The bench held that an Internal Complaints Committee, which is a necessary requisite in workplaces as per the Vishakha guidelines and further, the Sexual Harassment of Women at Workplace (Prevention, Prohibition and Redressal) Act, 2013 (POSH Act), was formed after a delay of 3 months in this case. This was deemed by the court as the infringement of the fundamental rights of the petitioner. Moreover, the Committee thus formed did not include a third party representative of any NGO or any other body familiar with issue of sexual harassment, as is required as per the POSH Act. The court held that the inquiry procedure adopted to deal with the complaints of sexual harassment at workplace has a sacrosanct position in law and cannot be undermined. The court further held that the complaints were met with incidents showcasing procedural ignorance and casual attitude of her seniors in the department.
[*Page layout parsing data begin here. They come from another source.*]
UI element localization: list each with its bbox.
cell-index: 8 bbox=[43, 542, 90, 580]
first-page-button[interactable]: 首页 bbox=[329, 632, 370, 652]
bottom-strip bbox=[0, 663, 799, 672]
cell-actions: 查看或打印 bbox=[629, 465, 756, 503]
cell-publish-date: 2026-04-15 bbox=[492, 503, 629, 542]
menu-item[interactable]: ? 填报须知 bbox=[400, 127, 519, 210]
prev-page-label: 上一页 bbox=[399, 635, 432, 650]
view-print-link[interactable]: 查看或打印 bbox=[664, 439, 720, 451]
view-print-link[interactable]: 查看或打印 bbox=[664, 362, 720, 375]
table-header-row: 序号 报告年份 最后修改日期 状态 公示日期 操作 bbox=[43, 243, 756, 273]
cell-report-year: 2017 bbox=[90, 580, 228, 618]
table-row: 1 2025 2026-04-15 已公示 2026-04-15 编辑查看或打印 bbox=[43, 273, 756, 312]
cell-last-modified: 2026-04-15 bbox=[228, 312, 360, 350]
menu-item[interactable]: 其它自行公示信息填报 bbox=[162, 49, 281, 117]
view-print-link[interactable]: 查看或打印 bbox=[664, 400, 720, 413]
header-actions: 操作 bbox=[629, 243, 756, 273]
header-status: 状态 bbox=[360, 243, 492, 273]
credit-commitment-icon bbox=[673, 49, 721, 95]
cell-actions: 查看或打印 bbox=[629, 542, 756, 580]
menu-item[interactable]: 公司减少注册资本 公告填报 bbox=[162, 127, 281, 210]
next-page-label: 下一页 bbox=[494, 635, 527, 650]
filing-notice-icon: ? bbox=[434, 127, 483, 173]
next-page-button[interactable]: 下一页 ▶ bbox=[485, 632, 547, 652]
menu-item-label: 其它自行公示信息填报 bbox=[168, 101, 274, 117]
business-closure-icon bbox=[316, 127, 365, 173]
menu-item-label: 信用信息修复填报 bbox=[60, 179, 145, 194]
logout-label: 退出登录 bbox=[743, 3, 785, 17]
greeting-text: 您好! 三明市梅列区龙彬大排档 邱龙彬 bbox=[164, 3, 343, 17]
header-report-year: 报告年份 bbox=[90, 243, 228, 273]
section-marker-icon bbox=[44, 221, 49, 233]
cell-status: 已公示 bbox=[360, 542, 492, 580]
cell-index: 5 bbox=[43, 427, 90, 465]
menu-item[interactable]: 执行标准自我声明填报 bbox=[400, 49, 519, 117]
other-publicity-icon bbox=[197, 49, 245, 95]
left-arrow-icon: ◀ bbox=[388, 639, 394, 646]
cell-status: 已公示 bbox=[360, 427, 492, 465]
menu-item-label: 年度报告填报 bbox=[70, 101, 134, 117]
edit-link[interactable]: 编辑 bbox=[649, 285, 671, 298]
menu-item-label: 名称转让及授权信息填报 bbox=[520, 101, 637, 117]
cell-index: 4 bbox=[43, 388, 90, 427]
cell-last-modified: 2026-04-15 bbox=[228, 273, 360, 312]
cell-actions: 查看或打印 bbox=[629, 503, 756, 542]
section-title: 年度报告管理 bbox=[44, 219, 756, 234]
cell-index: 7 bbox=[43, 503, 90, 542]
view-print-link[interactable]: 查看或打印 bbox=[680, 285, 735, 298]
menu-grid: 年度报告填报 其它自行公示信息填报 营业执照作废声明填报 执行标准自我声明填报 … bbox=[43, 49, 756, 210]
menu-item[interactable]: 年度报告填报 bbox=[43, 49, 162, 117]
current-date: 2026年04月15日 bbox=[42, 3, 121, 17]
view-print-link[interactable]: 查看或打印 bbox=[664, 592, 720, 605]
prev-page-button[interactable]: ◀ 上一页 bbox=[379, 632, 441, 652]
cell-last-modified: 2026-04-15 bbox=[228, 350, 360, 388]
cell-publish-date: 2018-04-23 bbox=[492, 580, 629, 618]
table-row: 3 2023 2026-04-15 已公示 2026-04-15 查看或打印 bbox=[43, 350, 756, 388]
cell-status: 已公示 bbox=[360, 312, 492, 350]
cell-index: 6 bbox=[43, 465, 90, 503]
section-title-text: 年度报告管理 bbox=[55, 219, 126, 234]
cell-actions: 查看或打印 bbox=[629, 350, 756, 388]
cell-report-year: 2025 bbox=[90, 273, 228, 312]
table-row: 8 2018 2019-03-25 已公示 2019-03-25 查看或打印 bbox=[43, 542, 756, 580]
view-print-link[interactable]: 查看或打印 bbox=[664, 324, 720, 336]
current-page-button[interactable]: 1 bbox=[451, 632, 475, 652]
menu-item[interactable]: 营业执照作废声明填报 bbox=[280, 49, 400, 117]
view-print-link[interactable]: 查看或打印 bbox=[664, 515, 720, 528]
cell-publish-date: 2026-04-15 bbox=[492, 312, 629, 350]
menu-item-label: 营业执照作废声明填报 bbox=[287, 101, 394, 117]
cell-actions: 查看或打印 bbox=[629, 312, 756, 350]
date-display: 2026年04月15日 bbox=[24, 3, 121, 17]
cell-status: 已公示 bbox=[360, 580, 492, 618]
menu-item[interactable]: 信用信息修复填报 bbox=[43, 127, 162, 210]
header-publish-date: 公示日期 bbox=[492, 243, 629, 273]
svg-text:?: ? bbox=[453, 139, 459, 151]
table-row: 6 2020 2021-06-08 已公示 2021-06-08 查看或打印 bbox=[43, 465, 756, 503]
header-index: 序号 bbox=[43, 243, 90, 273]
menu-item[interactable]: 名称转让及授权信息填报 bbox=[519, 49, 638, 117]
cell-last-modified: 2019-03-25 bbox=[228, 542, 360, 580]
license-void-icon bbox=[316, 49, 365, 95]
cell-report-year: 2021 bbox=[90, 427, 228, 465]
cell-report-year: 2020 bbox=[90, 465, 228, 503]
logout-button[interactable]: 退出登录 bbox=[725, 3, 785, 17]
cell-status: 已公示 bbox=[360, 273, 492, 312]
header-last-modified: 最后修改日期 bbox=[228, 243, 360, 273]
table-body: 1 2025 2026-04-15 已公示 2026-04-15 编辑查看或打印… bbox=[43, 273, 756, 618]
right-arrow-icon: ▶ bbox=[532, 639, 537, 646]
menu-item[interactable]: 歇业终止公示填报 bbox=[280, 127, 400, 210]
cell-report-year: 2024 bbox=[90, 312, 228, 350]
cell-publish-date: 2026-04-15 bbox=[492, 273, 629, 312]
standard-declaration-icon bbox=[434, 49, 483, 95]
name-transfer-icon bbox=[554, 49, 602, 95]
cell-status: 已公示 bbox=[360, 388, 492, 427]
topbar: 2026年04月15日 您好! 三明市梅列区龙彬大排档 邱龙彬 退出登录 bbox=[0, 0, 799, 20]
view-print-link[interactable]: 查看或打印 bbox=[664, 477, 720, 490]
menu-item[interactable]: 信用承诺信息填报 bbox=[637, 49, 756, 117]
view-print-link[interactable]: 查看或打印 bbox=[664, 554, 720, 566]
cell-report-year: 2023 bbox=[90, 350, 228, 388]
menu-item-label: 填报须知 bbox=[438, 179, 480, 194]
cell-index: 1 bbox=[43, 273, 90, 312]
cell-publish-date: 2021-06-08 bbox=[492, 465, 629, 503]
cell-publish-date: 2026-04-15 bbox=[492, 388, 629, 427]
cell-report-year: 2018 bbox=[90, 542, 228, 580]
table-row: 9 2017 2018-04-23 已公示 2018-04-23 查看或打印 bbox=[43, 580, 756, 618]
The petitioner had made complaints alleging that she was subjected to sexual harassment by her seniors, Ashok Chaturvedi, the then Secretary in charge of RAW as well as Sunil Uke, the then Joint Secretary. She alleged that these officers asked her to join the sex racket in the organization for securing quicker promotions and when she refused to oblige, she was persecuted.
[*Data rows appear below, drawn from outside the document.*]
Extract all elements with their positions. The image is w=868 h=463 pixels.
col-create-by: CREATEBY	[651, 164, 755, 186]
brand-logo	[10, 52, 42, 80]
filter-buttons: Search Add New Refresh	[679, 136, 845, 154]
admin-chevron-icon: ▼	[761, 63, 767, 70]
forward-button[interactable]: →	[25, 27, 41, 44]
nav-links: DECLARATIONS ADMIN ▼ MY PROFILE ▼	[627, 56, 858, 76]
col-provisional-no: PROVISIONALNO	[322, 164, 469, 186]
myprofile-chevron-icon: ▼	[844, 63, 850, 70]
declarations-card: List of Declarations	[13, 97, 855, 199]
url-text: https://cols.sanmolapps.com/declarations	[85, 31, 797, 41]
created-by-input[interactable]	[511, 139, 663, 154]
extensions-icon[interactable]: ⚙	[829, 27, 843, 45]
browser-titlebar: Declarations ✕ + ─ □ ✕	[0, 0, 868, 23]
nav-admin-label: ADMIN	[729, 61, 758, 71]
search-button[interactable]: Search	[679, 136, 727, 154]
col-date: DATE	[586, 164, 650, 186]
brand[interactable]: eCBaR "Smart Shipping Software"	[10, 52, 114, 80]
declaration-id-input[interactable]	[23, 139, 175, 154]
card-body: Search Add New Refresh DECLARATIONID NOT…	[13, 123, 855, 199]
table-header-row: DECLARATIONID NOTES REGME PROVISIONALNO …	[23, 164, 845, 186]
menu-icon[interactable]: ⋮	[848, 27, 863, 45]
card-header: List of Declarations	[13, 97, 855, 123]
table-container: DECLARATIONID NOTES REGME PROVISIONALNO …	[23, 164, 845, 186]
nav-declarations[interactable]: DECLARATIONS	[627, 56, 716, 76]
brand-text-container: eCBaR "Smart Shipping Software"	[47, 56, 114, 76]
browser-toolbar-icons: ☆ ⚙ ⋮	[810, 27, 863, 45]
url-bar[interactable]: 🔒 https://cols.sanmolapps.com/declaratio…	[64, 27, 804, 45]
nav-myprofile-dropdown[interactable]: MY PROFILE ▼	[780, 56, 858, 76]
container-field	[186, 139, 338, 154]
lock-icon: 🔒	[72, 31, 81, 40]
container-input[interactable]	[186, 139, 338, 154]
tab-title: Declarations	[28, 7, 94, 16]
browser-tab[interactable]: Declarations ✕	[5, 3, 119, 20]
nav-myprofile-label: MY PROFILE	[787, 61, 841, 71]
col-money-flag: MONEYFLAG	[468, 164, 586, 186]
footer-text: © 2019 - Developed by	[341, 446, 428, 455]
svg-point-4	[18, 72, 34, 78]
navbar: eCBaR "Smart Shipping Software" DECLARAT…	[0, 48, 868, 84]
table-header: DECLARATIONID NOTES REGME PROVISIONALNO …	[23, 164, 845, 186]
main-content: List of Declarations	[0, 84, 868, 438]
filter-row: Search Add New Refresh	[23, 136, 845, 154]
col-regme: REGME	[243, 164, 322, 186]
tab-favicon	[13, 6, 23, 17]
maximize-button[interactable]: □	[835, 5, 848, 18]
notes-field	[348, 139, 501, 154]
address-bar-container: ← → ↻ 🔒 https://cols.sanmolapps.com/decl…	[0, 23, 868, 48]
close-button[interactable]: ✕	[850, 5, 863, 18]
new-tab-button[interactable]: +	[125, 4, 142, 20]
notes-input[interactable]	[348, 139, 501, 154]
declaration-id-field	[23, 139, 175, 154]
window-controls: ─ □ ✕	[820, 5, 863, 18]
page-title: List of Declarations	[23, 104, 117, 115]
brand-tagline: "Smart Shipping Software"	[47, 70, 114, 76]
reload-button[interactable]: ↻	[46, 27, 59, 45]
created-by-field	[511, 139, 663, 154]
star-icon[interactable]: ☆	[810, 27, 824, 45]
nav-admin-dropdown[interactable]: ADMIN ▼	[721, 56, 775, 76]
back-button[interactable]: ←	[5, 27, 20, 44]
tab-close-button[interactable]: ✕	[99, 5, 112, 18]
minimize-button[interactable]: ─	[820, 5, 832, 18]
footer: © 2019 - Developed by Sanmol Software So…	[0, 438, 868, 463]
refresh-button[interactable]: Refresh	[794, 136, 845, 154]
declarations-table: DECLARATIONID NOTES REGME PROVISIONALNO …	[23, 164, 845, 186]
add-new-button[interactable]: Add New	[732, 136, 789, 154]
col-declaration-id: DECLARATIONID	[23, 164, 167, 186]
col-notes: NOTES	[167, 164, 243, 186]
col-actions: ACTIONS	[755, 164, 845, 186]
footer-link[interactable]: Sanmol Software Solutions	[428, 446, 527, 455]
What followed was a delayed committee which was not attended by the petitioner leading to an ex parte decision clearing the officers of the allegations. Hence, the liability of the officers could not be established, even further as the case went through various levels of courts.
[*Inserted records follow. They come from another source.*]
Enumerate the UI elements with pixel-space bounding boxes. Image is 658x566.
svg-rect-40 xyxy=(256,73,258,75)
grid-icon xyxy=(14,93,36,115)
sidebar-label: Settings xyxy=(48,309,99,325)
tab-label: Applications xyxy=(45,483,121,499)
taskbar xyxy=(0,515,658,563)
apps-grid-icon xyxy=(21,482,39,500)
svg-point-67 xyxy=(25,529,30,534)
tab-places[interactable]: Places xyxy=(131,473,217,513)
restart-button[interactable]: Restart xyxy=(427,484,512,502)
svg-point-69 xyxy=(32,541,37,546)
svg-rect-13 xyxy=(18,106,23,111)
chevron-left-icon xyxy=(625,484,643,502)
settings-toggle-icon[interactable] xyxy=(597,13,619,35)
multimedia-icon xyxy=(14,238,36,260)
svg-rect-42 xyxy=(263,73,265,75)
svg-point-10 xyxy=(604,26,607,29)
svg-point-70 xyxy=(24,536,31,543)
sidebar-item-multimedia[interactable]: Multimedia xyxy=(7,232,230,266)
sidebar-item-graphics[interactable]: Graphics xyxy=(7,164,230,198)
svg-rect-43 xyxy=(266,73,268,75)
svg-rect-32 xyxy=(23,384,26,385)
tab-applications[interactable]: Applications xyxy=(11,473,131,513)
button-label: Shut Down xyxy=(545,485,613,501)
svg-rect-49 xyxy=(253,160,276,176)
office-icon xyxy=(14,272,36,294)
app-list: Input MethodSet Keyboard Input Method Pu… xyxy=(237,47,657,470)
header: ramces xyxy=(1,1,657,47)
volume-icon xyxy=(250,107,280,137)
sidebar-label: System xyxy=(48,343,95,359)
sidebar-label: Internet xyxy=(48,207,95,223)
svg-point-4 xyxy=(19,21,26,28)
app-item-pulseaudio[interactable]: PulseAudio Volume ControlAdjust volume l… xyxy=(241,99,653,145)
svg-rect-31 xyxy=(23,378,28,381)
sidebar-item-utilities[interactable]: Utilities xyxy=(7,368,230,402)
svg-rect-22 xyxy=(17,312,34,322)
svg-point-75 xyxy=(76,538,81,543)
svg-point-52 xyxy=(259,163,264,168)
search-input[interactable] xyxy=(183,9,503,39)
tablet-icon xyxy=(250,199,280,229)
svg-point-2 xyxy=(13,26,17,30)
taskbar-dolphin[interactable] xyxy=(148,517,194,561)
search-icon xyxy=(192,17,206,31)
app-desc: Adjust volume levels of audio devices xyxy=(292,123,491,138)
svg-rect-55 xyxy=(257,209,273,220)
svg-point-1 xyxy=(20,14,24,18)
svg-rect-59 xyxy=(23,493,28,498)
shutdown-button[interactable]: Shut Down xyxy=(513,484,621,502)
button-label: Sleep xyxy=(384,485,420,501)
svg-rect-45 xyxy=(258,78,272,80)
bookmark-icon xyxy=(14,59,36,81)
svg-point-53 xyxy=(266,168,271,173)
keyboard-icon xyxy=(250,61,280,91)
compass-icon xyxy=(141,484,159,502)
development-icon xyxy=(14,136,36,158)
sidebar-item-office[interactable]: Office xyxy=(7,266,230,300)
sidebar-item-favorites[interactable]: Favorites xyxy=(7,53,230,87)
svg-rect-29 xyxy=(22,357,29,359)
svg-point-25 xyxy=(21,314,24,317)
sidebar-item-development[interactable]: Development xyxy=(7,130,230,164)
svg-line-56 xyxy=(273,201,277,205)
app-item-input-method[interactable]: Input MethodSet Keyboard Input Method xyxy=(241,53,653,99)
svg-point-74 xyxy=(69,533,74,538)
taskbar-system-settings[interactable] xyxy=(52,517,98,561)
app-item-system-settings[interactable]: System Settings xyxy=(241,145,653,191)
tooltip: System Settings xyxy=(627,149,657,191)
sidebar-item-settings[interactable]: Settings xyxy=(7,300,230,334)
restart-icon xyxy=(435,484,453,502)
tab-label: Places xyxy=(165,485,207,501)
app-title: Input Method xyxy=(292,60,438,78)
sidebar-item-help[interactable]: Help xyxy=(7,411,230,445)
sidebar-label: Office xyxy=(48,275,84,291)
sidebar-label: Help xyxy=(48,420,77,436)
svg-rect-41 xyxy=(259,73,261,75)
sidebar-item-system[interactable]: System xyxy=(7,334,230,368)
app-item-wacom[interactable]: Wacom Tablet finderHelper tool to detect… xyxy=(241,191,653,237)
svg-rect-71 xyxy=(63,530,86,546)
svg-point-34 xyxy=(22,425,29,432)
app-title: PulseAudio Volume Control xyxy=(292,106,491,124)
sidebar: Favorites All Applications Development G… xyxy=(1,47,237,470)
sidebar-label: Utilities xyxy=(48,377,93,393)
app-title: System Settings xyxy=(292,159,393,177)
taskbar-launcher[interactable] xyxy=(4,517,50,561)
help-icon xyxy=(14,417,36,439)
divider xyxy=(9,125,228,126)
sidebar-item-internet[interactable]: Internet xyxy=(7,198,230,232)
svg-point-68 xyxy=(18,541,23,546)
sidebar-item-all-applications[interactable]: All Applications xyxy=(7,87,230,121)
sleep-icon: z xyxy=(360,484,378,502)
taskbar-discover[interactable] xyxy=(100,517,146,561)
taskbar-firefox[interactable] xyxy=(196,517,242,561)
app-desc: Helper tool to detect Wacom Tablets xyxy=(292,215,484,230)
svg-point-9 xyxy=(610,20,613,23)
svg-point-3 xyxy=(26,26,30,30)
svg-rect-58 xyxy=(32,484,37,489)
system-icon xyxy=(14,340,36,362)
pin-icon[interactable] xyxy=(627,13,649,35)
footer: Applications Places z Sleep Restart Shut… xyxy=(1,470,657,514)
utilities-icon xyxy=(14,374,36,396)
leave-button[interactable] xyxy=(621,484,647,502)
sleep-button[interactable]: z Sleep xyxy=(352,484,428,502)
Further, a press release was also issued by the Press Information Bureau regarding the complaint, while also mentioning that the petitioner was in a disturbed state of mind, which was a conjecture drawn from an informal consultation with an AIIMS doctor. The court held this to be unwarranted attacks on the petitioner’s psychological status which had already been quashed by a lower court order.

While deciding on the issue, the court also made the following significant observation with regards to sexual harassment at workplace:

The approach of law as regards the cases of sexual harassment at workplace is not confined to cases of   actual   commission   of   acts   of  harassment,   but   also   covers situations wherein the woman employee is subjected to prejudice, hostility, discriminatory attitude and humiliation in day to day functioning at the workplace.  Taking any other view would defeat the purpose of the law.

While stating that the improper constitution of the first Committee to be in violation of Vishaka guidelines, the court also stated that it constituted an “appalling conglomeration of undignified treatment and violation of fundamental rights”. The court observed that even if the allegations could not be proved before the committee, the fundamental rights had been impinged and hence considered it a fit case to award compensation for violation of her right to life and dignity and quantified it at Rs. 1 lakh.

Further emphasizing on violation of the petitioner’s fundamental rights, the court observed thus,

“A priori, when inaction or procrastination (intentionally or otherwise) is meted out in response to the attempt of setting the legal machinery in motion, what is put to peril is not just the individual cries for the assistance of law but also the foundational tenets of a society governed by the rule of law, thereby threatening the larger public interests. The denial of timely inquiry and by a competent forum, inevitably results in denial of justice and violation of fundamental right.”

Another issue to be resolved by the court was of the validity of Rule 135 of the RAW (Recruitment, Cadre and Services) Rules, 1975 which gives the Central government power to voluntarily retire RAW officers whose identity is exposed or compromised. The Bench, while upholding the validity of this section remarked, “Exposure of an intelligence officer could be hazardous not only for the organization but also for the officer concerned”.

Thus, vide this judgment, the Supreme Court has widened the scope of sexual harassment at workplace and highlighted the importance of following due and timely procedure for dealing with complaints of sexual harassment at workplace. This not only gives a strong message to workplaces on dealing with such complaints strictly as per the law but also declares that improper dealing of the same will amount to violation of fundamental rights of the complainant, which can entitle her to pecuniary compensation.